I know your thinking that I’m about to say that T-Mobile should carry the iPhone. No, Apple should use a small part of their cash hoard and purchase T-Mobile USA. Deutsche Telekom wants to dump T-Mobile USA, which is now worth about 60% of what it was worth when they purchased it. Apple has the cash to expand T-Mobile’s existing network and tap into a very valuable asset that T-Mobile possesses in the wireless industry, excess spectrum. They would also be getting a great deal on a company that needs their product, as it is the only major US carrier without the iPhone. Deutsche Telekom would be getting rid of what they see as a bad investment. This is what they call a win-win situation.

Now the big question is why in the world would Apple want to buy T-Mobile. Let’s take a page out of Warren Buffett’s investing ideology and think about “moats.” According to Buffett, “the wider a business’ moat, the more likely it is to stand the test of time.” I’m not sure Apple could widen their position in the mobile industry more than creating their own network. T-Mobile is the only wireless provider that has room on its existing network for substantial growth, combine that with Apple’s brand name and loyal customer following and you have a widening moat.
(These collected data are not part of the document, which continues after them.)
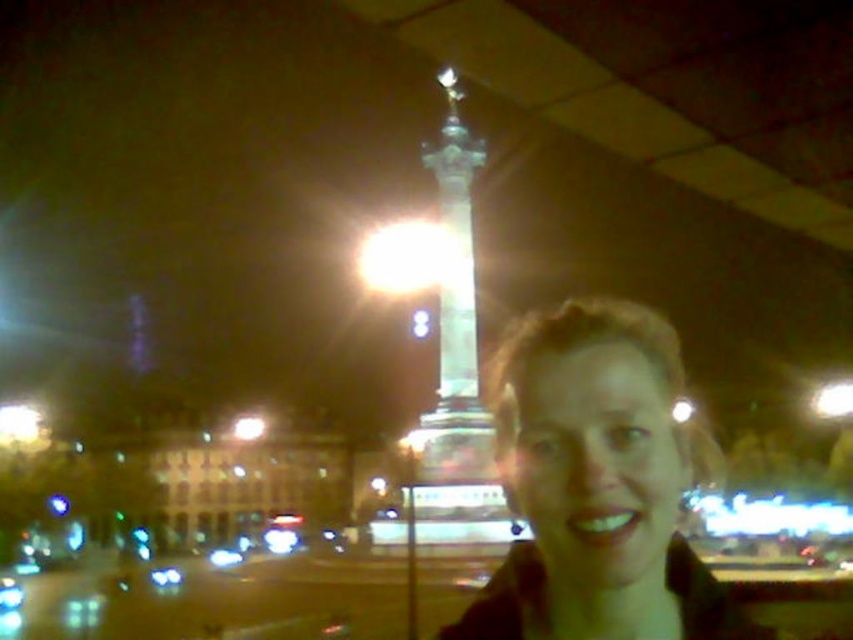 Looking at this image, between matte brown hair at center and shiny metallic column at center, which one appears on the right side from the viewer's perspective?

matte brown hair at center

Who is more distant from viewer, (x=686, y=433) or (x=479, y=465)?

Positioned behind is point (x=479, y=465).

Is point (640, 524) closer to camera compared to point (473, 304)?

Yes, point (640, 524) is in front of point (473, 304).

Identify the location of matte brown hair at center. (596, 484). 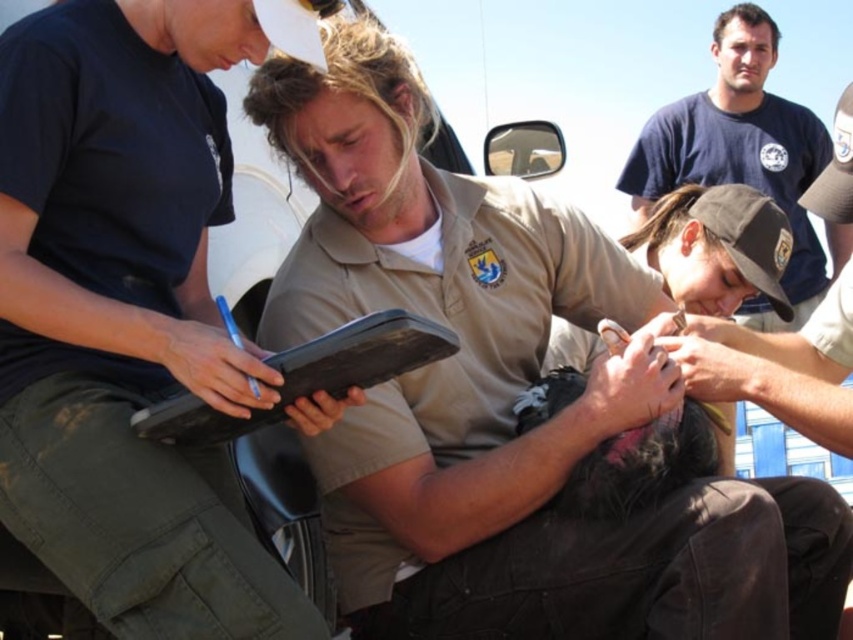 Is matte khaki shirt at center taller than black matte clipboard at center?

Yes.

Can you confirm if matte khaki shirt at center is shorter than black matte clipboard at center?

No.

Is point (57, 451) farther from camera compared to point (277, 416)?

That is False.

The image size is (853, 640). What are the coordinates of `matte khaki shirt at center` in the screenshot? It's located at (126, 317).

Who is taller, matte khaki shirt at center or dark blue t-shirt at upper center?

dark blue t-shirt at upper center is taller.

Is matte khaki shirt at center thinner than dark blue t-shirt at upper center?

Correct, matte khaki shirt at center's width is less than dark blue t-shirt at upper center's.

Image resolution: width=853 pixels, height=640 pixels. I want to click on matte khaki shirt at center, so click(126, 317).

Is dark blue t-shirt at upper center closer to the viewer compared to black matte clipboard at center?

No, dark blue t-shirt at upper center is behind black matte clipboard at center.

Does dark blue t-shirt at upper center appear under black matte clipboard at center?

Incorrect, dark blue t-shirt at upper center is not positioned below black matte clipboard at center.

Who is more forward, [784,324] or [323,381]?

Point [323,381] is in front.

The image size is (853, 640). I want to click on dark blue t-shirt at upper center, so click(740, 150). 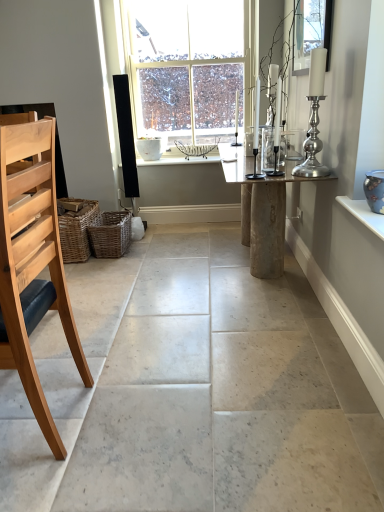 Question: From a real-world perspective, is blue glossy vase at upper right located higher than woven brown basket at lower left, arranged as the second basket when viewed from the right?

Choices:
 (A) no
 (B) yes

Answer: (B)

Question: Considering the relative sizes of blue glossy vase at upper right and woven brown basket at lower left, arranged as the second basket when viewed from the right, in the image provided, is blue glossy vase at upper right thinner than woven brown basket at lower left, arranged as the second basket when viewed from the right,?

Choices:
 (A) yes
 (B) no

Answer: (A)

Question: Is blue glossy vase at upper right shorter than woven brown basket at lower left, arranged as the 1th basket when viewed from the left?

Choices:
 (A) no
 (B) yes

Answer: (B)

Question: From the image's perspective, is blue glossy vase at upper right on woven brown basket at lower left, arranged as the second basket when viewed from the right?

Choices:
 (A) no
 (B) yes

Answer: (B)

Question: From the image's perspective, is blue glossy vase at upper right under woven brown basket at lower left, arranged as the 1th basket when viewed from the left?

Choices:
 (A) no
 (B) yes

Answer: (A)

Question: Would you say blue glossy vase at upper right is to the left or to the right of rustic wood table at center in the picture?

Choices:
 (A) left
 (B) right

Answer: (B)

Question: Considering the positions of blue glossy vase at upper right and rustic wood table at center in the image, is blue glossy vase at upper right bigger or smaller than rustic wood table at center?

Choices:
 (A) small
 (B) big

Answer: (A)

Question: Is blue glossy vase at upper right taller or shorter than rustic wood table at center?

Choices:
 (A) tall
 (B) short

Answer: (B)

Question: Looking at their shapes, would you say blue glossy vase at upper right is wider or thinner than rustic wood table at center?

Choices:
 (A) thin
 (B) wide

Answer: (A)

Question: Considering the positions of point (326, 28) and point (67, 229), is point (326, 28) closer or farther from the camera than point (67, 229)?

Choices:
 (A) farther
 (B) closer

Answer: (B)

Question: Would you say clear glass candlestick at upper right is to the left or to the right of woven brown basket at lower left, arranged as the second basket when viewed from the right, in the picture?

Choices:
 (A) left
 (B) right

Answer: (B)

Question: Considering the positions of clear glass candlestick at upper right and woven brown basket at lower left, arranged as the second basket when viewed from the right, in the image, is clear glass candlestick at upper right bigger or smaller than woven brown basket at lower left, arranged as the second basket when viewed from the right,?

Choices:
 (A) small
 (B) big

Answer: (A)

Question: Choose the correct answer: Is clear glass candlestick at upper right inside woven brown basket at lower left, arranged as the 1th basket when viewed from the left, or outside it?

Choices:
 (A) inside
 (B) outside

Answer: (B)

Question: Based on their sizes in the image, would you say clear glass candlestick at upper right is bigger or smaller than natural wood chair at left?

Choices:
 (A) big
 (B) small

Answer: (B)

Question: Is clear glass candlestick at upper right spatially inside natural wood chair at left, or outside of it?

Choices:
 (A) outside
 (B) inside

Answer: (A) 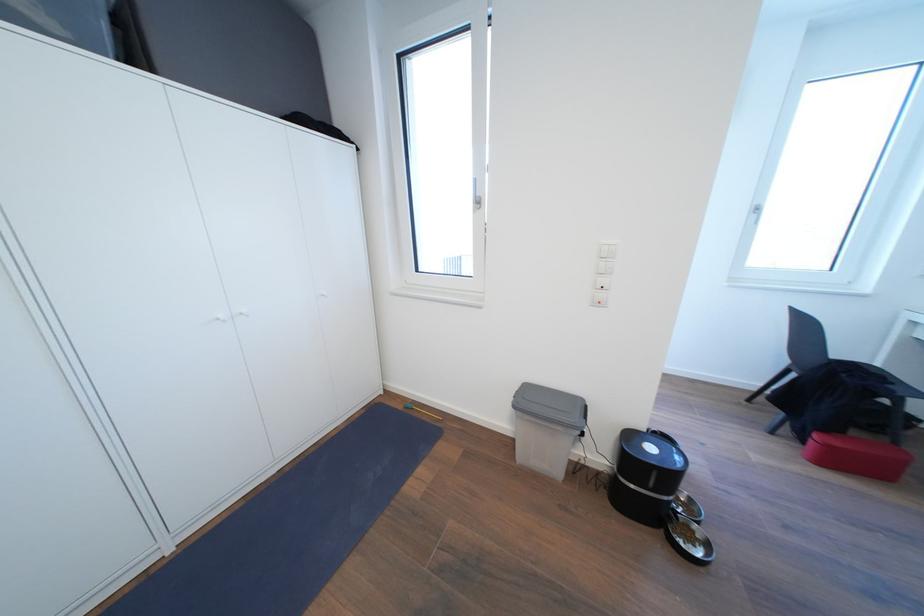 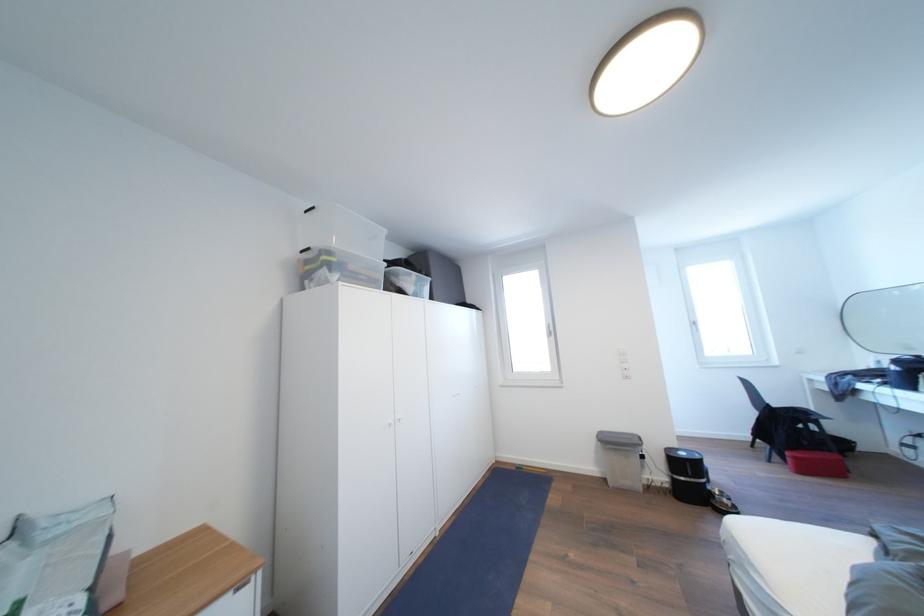 Where in the second image is the point corresponding to (x=408, y=411) from the first image?

(521, 472) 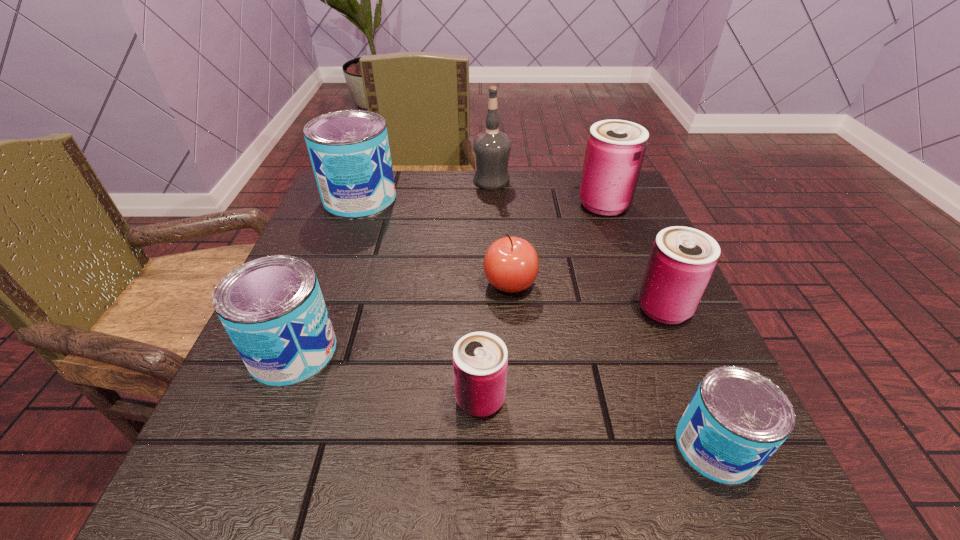 The width and height of the screenshot is (960, 540). What are the coordinates of `vodka situated at the far edge` in the screenshot? It's located at (491, 148).

Identify the location of object that is at the near edge. (737, 418).

Image resolution: width=960 pixels, height=540 pixels. I want to click on object that is at the far left corner, so [x=349, y=150].

What are the coordinates of `object that is at the far right corner` in the screenshot? It's located at click(615, 150).

At what (x,y) coordinates should I click in order to perform the action: click on object that is at the near right corner. Please return your answer as a coordinate pair (x, y). Looking at the image, I should click on (737, 418).

I want to click on vacant region at the far edge of the desktop, so click(525, 205).

This screenshot has width=960, height=540. I want to click on vacant space at the near edge of the desktop, so pyautogui.click(x=365, y=478).

Where is `vacant point at the left edge`? vacant point at the left edge is located at coordinates (347, 299).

What could Apple do with its own wireless network? First, they would be expanding their business portfolio much like Google (NASDAQ: GOOG) has began to do with their high speed fiber optic internet service. However, unlike Google, Apple wouldn’t have the same growing pains from starting from scratch. Second, Apple could tailor a version of their devices to be optimized to their own network. This would allow all of the features on, say the iPhone, to be utilized via wireless connectivity and not need to be connected to Wi-Fi; FaceTime I’m looking at you. Third, having their own network would allow Apple to shape the wireless industry over time to both produce the best devices and provide the best services to consumers.

What will Apple do? I have no idea and I’m not sure they know what to do. This is defiantly an option worth exploring.